Сказка сказок, или Забава для малых ребят - страница 21
И, сказав так, сел на коня и поехал добывать кабана; а любимую оставил, словно овечку у мясника.
Между тем семь женщин дурного поведения, которых принц держал при себе, когда увидели, что он охладел в любви и забросил обрабатывать их поля, стали подозревать, что он забыл прежнюю с ними дружбу ради некой новой интриги. И, желая узнать причину, призвали каменщика, и он за хорошие деньги выкопал от их дома подземный ход прямо в покои принца.
Войдя туда, эти записные[60] прощелыги, желая видеть, не новая ли ночная совушка очаровала их клиента, открыли опочивальню и, никого не обнаружив, увидели только прекраснейший миртовый куст, и каждая оторвала себе по ветке. Только самая младшая из них схватилась за верхушку, к которой был привязан колокольчик.

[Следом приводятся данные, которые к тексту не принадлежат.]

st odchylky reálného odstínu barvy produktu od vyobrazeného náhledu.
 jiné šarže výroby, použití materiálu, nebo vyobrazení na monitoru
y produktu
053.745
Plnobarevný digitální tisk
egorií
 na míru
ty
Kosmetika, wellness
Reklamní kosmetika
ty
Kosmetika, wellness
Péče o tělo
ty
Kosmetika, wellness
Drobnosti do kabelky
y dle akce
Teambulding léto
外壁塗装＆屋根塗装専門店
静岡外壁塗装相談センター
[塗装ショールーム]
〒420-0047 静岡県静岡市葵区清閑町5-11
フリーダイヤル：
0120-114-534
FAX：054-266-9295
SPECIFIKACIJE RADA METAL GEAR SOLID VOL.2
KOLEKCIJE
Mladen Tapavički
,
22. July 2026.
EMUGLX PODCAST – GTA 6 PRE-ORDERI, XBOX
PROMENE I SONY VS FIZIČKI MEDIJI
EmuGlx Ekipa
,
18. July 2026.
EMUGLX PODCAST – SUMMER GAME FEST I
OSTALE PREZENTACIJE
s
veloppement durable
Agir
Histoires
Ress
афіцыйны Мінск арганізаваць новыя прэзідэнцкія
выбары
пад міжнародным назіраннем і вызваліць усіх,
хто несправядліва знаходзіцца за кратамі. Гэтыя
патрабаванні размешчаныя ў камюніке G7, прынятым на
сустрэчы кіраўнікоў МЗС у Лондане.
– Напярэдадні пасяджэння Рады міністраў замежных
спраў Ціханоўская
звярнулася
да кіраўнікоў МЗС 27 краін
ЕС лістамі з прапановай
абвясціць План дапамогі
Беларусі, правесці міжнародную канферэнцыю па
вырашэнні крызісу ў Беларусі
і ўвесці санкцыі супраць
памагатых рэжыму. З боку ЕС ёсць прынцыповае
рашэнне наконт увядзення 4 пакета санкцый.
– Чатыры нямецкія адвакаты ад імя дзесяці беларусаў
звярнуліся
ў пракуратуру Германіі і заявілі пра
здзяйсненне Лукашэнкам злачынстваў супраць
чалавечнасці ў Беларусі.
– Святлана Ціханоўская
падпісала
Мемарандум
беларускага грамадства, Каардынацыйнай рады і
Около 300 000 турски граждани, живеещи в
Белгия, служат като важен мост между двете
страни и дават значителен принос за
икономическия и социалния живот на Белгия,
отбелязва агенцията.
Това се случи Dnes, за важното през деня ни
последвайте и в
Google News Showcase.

Колокольчик зазвенел, и фея, думая, что это принц, тотчас вышла. И как только жалкие вороны увидали это лучезарное чудо, они тут же напали на нее и схватили своими когтями, говоря:
– Ах это ты увела воду наших надежд на свою мельницу? Это ты заграбастала себе в задаток благосклонность нашего господина? Это ты, важная цаца, присвоила достояние, купленное нашими телами? Вот мы и встретились, какая радость! Ну сейчас выцедим мы из тебя сок! Ну и пожалеет же твоя матушка, что не в добрый час на свет тебя высрала! Ты уж думала, что отхватила наш огород, да только вовремя поймали тебя за холку. Да чтобы не была я в девять месяцев рождена, если ты сейчас за все не расплатишься!

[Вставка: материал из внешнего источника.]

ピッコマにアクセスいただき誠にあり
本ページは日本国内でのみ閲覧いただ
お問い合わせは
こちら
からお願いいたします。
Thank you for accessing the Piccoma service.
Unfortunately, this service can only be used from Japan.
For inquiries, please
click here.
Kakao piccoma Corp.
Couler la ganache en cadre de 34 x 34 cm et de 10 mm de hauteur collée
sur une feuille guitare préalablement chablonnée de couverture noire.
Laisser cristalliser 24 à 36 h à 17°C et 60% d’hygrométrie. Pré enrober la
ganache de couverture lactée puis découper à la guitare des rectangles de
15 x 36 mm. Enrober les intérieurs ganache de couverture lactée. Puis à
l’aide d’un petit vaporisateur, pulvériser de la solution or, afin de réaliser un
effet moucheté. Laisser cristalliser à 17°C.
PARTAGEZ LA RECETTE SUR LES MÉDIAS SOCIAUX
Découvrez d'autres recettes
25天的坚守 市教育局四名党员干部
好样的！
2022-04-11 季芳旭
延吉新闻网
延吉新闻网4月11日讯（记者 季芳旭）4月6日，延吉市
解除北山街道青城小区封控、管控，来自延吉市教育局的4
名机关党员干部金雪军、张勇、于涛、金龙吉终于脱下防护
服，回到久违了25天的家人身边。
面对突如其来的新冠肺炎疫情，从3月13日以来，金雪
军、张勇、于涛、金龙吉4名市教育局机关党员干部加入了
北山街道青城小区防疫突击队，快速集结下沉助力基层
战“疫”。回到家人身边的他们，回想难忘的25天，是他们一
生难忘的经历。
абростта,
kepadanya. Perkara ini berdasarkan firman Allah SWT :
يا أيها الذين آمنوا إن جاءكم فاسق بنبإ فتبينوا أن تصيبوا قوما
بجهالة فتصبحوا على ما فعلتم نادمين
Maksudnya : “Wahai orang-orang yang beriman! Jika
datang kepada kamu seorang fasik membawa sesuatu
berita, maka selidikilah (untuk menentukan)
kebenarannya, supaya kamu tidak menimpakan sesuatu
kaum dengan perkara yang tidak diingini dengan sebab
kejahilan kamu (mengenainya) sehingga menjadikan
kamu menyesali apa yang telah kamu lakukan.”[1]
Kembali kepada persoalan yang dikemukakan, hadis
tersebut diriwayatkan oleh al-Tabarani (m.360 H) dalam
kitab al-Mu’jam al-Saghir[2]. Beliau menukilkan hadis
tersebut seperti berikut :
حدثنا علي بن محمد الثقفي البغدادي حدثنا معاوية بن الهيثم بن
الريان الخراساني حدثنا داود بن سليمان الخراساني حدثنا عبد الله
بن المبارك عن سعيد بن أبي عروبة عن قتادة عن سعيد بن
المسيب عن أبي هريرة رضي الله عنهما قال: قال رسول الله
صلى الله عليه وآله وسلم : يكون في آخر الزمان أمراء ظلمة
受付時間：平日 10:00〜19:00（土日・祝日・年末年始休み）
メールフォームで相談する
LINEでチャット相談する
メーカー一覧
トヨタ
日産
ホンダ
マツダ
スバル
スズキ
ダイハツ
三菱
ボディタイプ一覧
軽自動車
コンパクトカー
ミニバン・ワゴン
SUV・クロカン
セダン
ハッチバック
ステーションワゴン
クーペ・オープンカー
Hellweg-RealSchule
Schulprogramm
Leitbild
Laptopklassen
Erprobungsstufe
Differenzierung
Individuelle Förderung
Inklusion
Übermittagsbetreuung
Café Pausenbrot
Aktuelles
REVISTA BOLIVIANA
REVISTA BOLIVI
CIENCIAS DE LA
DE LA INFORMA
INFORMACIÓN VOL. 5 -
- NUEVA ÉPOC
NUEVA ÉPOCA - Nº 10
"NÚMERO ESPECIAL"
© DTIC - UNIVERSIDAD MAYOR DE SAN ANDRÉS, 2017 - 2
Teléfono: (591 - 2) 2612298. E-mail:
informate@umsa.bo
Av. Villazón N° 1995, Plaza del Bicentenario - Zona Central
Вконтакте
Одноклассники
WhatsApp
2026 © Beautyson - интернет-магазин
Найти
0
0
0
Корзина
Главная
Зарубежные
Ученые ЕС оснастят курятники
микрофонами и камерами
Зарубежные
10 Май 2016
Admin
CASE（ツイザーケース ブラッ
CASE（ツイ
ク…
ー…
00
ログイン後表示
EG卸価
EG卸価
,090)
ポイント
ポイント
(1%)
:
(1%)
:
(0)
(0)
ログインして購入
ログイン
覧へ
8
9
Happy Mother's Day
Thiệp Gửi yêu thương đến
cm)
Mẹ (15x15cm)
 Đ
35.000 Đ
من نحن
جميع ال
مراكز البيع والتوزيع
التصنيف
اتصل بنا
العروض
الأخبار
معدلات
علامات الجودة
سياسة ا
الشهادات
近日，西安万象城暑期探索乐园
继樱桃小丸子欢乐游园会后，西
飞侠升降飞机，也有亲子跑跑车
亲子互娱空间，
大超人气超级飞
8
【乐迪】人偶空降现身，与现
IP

И с такими речами они разбили ей палкой голову и растерзали тело на сотню кусочков; и каждая взяла себе часть; только самая младшая не захотела приложить руку к этому жестокому делу; и, когда товарки звали ее делать то же, что и они, взяла только маленькую прядку прекрасных золотых волос. Сотворив все это, они испарились по тому же подземному ходу.
Тою порой пришел и слуга, чтобы приготовить постель и полить ветку, как было ему велено господином. И, обнаружив это несчастье, чуть не умер от переживаний; кусая себе руки, он собрал частички плоти и костей, отчистил кровь с пола, сложил все это в вазу и полил водой. Потом приготовил постель, закрыл комнату и, оставив ключи под дверью, унес свои башмаки подальше от той страны.
И вот вернулся принц с охоты: дернул за шелковую нитку, позвонил в колокольчик. Но в колокольчик звонят, когда на перепелок охотятся! Но в колокольчик звонят, когда епископ выходит! А бедный принц мог бить хоть во все церковные колокола: его фея была так рассеянна![61] Немедля вбежал он в свои покои и, не имея терпения звать слугу и спрашивать ключи, врезал кулаком со всей силы по замку, открыл дверь, вошел внутрь, растворил окно… И, увидев вазу без куста, принялся рыдать, бить себя, кричать, вопить, голосить:
«О бедный я, о несчастный я, о обездоленный! И кто же меня посмешищем таким сотворил?
О принц ограбленный, разоренный, убитый! О ветка моя поломанная, о фея моя потерянная, о жизнь моя, от горя почернелая! О радости мои, развеянные как дым! О сладости мои, кто вас полил едким уксусом? Что будешь делать теперь, Кола Маркьоне[63] злополучный? Что сотворишь, несчастный? Прыгай в ров – избавишься от своей беды! Всего добра ты лишился в этой жизни и неужто горло себе не перережешь? Потерял сокровища бесценные, и как еще бритвой себя по жилам не полоснешь? Стерли тебя из этой жизни, и как ты еще с высоты не бросишься? Где же ты, где, Веточка моя? Какая черная душа, что чернее камня с Везувия, разграбила мою прекрасную вазу? О проклятая охота, все ты радости у меня отняла! О горе мне: пропащий, безнадежный, мертвый; оборвались дни мои; и невозможно, чтобы еще пытался я жить этой жизнью без той, которая поистине есть моя жизнь. И всяко теперь протяну я ноги: без милой сон мне будет пыткой, пища – отравой, удовольствия – удушьем, а жизнь – горечью».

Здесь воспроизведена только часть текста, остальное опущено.